Earlier this week, the Washington Nationals put a tweet out on the team’s account that showed a picture of an empty stadium, along with photos of two “Pokemon Go” figures and the following headline, “CF Gates open at 4:30 Friday.”

I don’t think this is what manager Dusty Baker had in mind when he said he wanted more energy from crowds at Nationals Park.

So what can we expect when the team takes the field Friday to open its post-All-Star Game home stand against the Pittsburgh Pirates? Fans running on the field chasing Pokemon Go figures?

The Nationals crowd, as well as the team, is now being graded about how they will perform the rest of the season. Baker indicated while they watch a first-place team, the home crowd isn’t exactly in first place.

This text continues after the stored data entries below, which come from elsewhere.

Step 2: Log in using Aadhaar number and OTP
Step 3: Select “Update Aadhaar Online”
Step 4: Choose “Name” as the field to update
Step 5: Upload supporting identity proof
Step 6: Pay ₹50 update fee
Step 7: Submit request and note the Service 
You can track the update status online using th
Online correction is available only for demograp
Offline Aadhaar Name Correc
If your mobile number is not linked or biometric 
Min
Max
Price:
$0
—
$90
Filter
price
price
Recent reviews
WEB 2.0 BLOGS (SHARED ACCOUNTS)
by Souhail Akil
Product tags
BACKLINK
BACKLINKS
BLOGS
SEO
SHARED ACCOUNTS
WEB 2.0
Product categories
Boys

“Some of the guys on the team wish our fans were a little more boisterous and crazy, a little bit, like we see at different stadiums on the road,” Baker told reporters. “But we also realize that a lot of our fans are new Nationals fans; that some of them — or a whole bunch of them — were Cubs and Mets (fans) and you know, wherever they come from. That’s the dynamics of D.C., which we realize. But we’re trying to win everybody to us. And you know, we need their energy, big-time.”

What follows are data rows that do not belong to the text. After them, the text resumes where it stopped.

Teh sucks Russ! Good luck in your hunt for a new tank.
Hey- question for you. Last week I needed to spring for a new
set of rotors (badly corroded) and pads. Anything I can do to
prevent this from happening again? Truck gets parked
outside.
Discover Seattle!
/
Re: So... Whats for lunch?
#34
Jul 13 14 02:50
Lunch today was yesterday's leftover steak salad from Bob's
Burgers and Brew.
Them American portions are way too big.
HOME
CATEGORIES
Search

These are tough times to be a Washington sports fan. They are under attack for failing to live up to some sports fan code in places like Chicago — where Cubs fans flocked liked sheep to Wrigley Field year after year of franchise futility, much to the delight of team owners who didn’t have to worry about performance affecting their wallet, Or New York, where Mets fans could have their own YouTube brawl channel while “passionately” supporting their team.

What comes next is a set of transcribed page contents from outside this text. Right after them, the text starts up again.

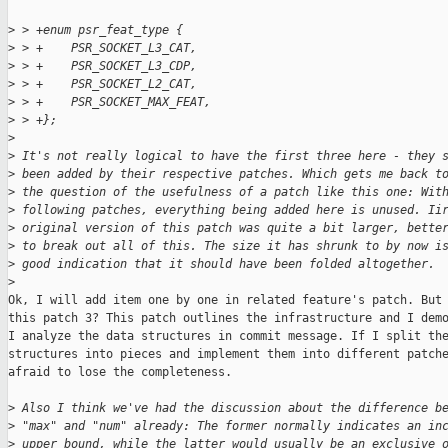
>
 > +enum psr_feat_type {
>
 > +    PSR_SOCKET_L3_CAT,
>
 > +    PSR_SOCKET_L3_CDP,
>
 > +    PSR_SOCKET_L2_CAT,
>
 > +    PSR_SOCKET_MAX_FEAT,
>
 > +};
>
>
 It's not really logical to have the first three here - they 
>
 been added by their respective patches. Which gets me back t
>
 the question of the usefulness of a patch like this one: Wit
>
 following patches, everything being added here is unused. Ii
>
 original version of this patch was quite a bit larger, bette
>
 to break out all of this. The size it has shrunk to by now i
>
 good indication that it should have been folded altogether.
>
Ok, I will add item one by one in related feature's patch. But 
this patch 3? This patch outlines the infrastructure and I demo
I analyze the data structures in commit message. If I split the
structures into pieces and implement them into different patche
afraid to lose the completeness.

>
 Also I think we've had the discussion about the difference b
>
 "max" and "num" already: The former normally indicates an in
>
 upper bound, while the latter would usually be an exclusive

I’ve never seen a fight at a Nationals game — either at RFK or Nationals Park. That doesn’t mean there haven’t been any. But after attending hundreds of Nationals games in the District, I’ve yet to see a fight. I’ve yet to see an opposing fan fear for his life coming to Washington to support his team.

What I see when I go to Nationals Park is a stadium with typically 30,000 people or more 81 times a year having fun, cheering for their team without acting as if they were auditioning for a part in “Frat House Fans.”

Maybe it’s a sign of the times when a large group of intelligent people from all walks of life — in other words, “the dynamics of D.C.” — gather together on a regular basis without spewing hatred or causing harm to other people, like a political rally, and are criticized for it. Remember, we live in times when intelligence is ridiculed and crudeness is celebrated.

Washington baseball fans don’t have to apologize or prove anything to anyone. No city in America waited 33 years between a franchise leaving town and then returning, and continued to have the passion to fight for the return of baseball, even with a team right up the road that was offered up as a substitute. So many times Washington was used and abused by baseball with the promise of a team after the Senators left town following the 1971 season — from one generation to the other — yet the commitment and determination to have its own team never disappeared.

Nationals fans, give yourself a round of applause. You deserve it.

I’m sure Baker meant well with his comments, as perhaps he is just trying to strengthen the connection between the team and its fans. He has done that in part just by his presence. He doesn’t need to push for more.

It’s also not a good time to be calling out Washington fans. It’s a fresh wound following Wizards guard John Wall suggesting that hometown hero (now villain) Kevin Durant didn’t give the Wizards the time of day in his free agency decision-making before leaving Oklahoma City for Golden State because of the fans.

“A lot of people will be devastated. But at the end of the day he never promised us anything,” Wall told CSNmidatlantic.com during the final day of his camp at Fairfax High School. “Every day, everybody said KD-to-DC, coming to our games wearing all the Kevin Durant stuff. He didn’t like it at that time because you should cheer for the team that you got.”

Like I’ve written before, Wall and his teammates should thank their lucky stars that people show up at the Verizon Mausoleum to watch this franchise that has had just 10 winning seasons in the past 38 years go through the motions of, in a year of celebration, 45 wins and a second-round playoff exit. Wizards fans have nothing to apologize for, either.

And now Redskins fans — once celebrated as one of the most devoted in the NFL — were ranked 16th in the league in a study recently published by an Emory University president, and last in the NFC East, behind Cowboys, Eagles and Giants fans.

Given the aura of self-destruction that has engulfed this franchise — and the embarrassments resulting from that self-destruction — for more than two decades, Redskins fans should take a bow for not being at the bottom of the league list. They buy merchandise and show up on Sundays and have turned the franchise into one of the most valuable in the world — eighth on the list just released by Forbes, at $2.85 billion.

Where to you think all those billions came from?

No, Washington sports fans have done just fine by their teams. It is the teams that have something to prove.